▸ **YOUR TASK**:
Please repeat only the lines below starting at the line that holds "5 ± oynayabilir." and ending at the line that holds "indreptat parul cu aer cald 2", exactly, with both of those lines included and every picture omitted.

▸ **RECORDS FOR PROCESSING**:
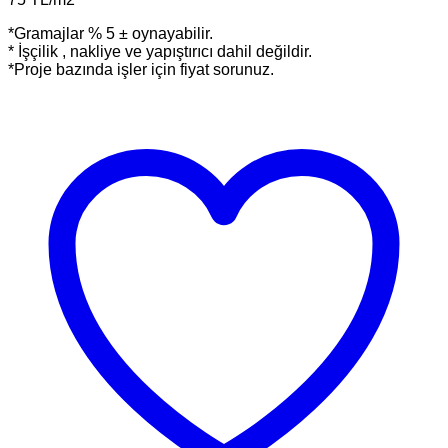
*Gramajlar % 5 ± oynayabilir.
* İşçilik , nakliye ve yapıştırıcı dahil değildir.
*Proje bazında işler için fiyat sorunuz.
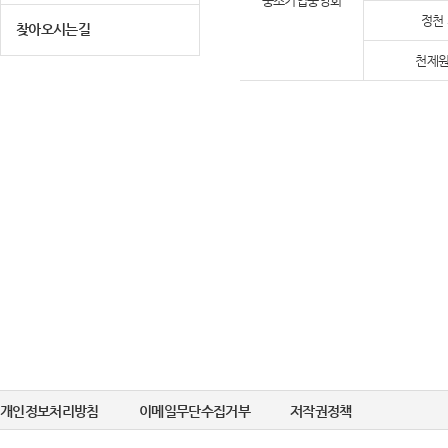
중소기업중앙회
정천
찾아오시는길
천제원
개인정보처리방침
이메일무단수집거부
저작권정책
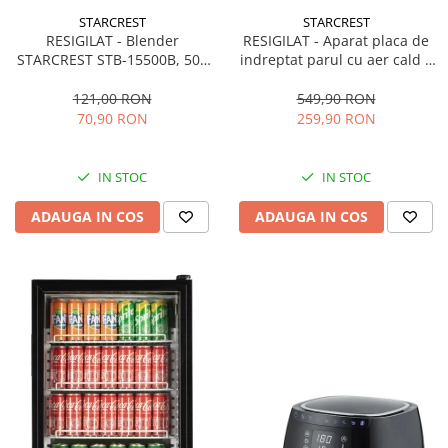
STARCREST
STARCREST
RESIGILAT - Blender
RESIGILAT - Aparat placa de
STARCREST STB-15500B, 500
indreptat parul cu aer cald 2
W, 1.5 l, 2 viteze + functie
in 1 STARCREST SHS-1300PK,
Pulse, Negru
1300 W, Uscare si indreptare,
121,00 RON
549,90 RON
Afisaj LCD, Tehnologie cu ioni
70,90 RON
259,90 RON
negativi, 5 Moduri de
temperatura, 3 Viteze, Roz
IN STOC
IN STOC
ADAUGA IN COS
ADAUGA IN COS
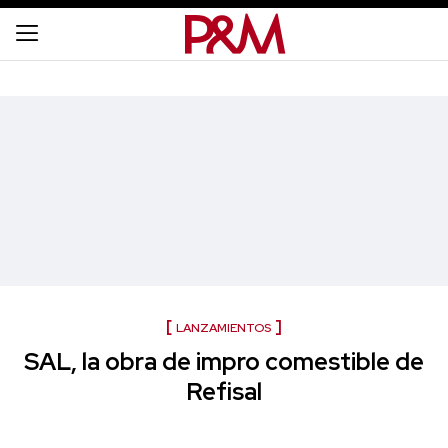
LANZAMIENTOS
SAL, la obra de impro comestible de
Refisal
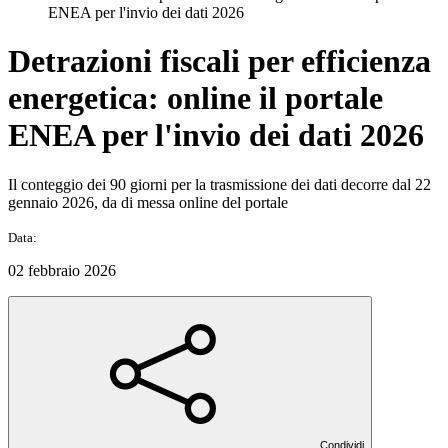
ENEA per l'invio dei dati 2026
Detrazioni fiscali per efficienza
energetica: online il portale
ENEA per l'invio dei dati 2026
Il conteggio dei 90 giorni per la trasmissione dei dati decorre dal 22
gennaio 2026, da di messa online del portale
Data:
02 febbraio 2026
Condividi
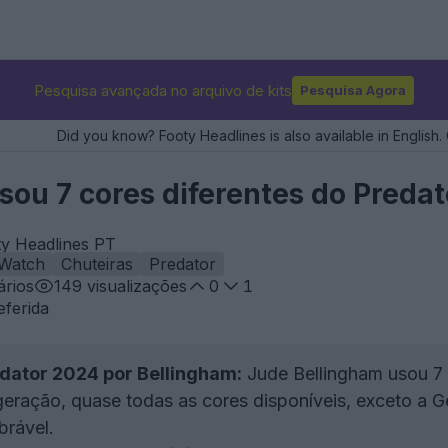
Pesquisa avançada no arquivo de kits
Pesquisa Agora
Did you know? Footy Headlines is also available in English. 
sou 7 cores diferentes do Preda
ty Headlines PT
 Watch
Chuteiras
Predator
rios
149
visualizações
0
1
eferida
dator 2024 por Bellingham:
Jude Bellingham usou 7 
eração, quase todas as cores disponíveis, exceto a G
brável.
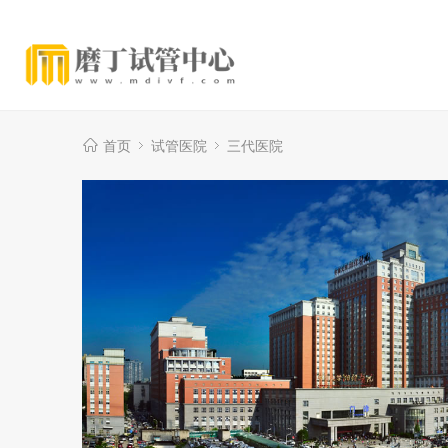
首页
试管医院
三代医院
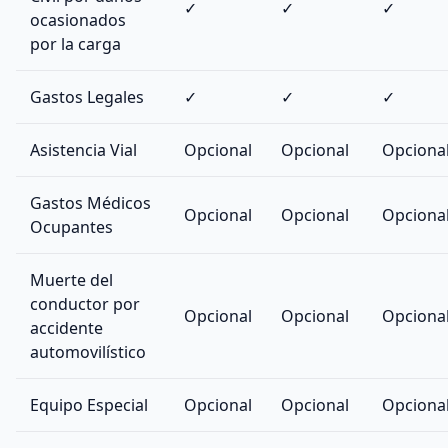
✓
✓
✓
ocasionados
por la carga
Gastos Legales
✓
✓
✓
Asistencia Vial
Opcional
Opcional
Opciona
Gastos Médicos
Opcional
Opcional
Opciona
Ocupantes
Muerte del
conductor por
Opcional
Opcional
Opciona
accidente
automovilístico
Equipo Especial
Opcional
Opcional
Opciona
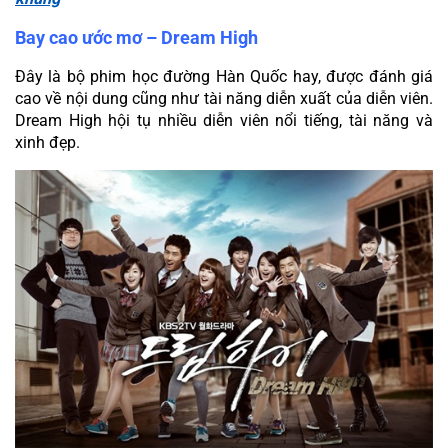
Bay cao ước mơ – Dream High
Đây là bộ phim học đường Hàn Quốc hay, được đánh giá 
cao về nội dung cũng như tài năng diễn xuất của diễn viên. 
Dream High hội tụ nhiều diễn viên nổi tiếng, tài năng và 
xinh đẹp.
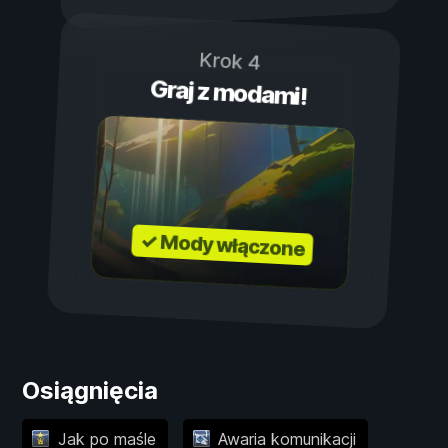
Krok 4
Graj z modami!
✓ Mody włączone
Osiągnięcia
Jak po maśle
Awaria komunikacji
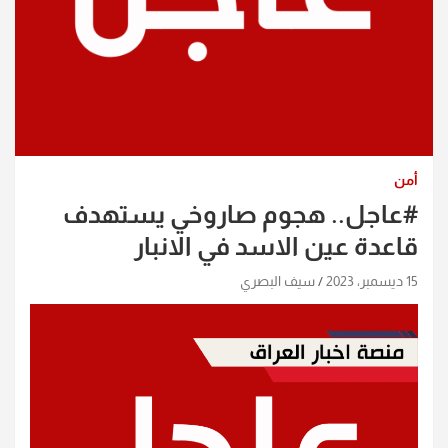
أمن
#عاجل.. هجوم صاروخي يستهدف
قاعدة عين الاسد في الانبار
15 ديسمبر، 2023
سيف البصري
...
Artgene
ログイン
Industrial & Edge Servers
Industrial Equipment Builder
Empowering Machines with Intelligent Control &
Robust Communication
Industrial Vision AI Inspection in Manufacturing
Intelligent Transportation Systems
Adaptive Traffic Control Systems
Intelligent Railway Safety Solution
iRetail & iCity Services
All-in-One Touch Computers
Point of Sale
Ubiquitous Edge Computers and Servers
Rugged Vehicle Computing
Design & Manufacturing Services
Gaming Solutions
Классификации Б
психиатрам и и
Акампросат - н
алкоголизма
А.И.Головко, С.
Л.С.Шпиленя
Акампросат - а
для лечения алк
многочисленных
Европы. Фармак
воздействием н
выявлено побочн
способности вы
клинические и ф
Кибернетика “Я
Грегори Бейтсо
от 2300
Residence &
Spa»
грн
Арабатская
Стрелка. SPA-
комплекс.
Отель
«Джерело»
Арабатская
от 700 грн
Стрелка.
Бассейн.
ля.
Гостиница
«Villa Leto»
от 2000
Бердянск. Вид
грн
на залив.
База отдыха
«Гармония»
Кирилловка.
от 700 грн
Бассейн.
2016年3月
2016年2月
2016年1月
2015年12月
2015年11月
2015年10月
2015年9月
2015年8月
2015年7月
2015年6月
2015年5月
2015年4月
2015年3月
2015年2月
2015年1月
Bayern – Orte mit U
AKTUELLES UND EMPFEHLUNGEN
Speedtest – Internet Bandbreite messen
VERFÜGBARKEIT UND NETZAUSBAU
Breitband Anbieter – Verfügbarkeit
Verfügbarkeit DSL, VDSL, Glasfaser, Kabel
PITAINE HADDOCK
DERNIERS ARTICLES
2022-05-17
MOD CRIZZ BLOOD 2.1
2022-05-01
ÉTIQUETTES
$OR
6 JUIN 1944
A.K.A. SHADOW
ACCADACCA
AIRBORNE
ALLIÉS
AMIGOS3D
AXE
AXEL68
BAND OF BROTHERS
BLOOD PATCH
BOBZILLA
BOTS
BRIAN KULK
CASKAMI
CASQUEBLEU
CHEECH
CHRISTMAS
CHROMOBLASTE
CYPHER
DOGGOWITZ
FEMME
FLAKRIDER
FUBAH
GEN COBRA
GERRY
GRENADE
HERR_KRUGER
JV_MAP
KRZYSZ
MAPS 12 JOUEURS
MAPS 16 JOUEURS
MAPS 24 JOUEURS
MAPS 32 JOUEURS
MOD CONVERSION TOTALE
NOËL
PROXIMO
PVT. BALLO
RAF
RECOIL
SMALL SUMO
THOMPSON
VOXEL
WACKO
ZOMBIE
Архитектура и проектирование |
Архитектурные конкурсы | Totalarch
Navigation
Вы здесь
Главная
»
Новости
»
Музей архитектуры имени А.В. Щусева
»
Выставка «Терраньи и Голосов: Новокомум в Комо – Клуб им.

▸ **EXERCISE ANSWER**:
*Gramajlar % 5 ± oynayabilir.
* İşçilik , nakliye ve yapıştırıcı dahil değildir.
*Proje bazında işler için fiyat sorunuz.
중소기업중앙회
정천
찾아오시는길
천제원
개인정보처리방침
이메일무단수집거부
저작권정책
STARCREST
STARCREST
RESIGILAT - Blender
RESIGILAT - Aparat placa de
STARCREST STB-15500B, 500
indreptat parul cu aer cald 2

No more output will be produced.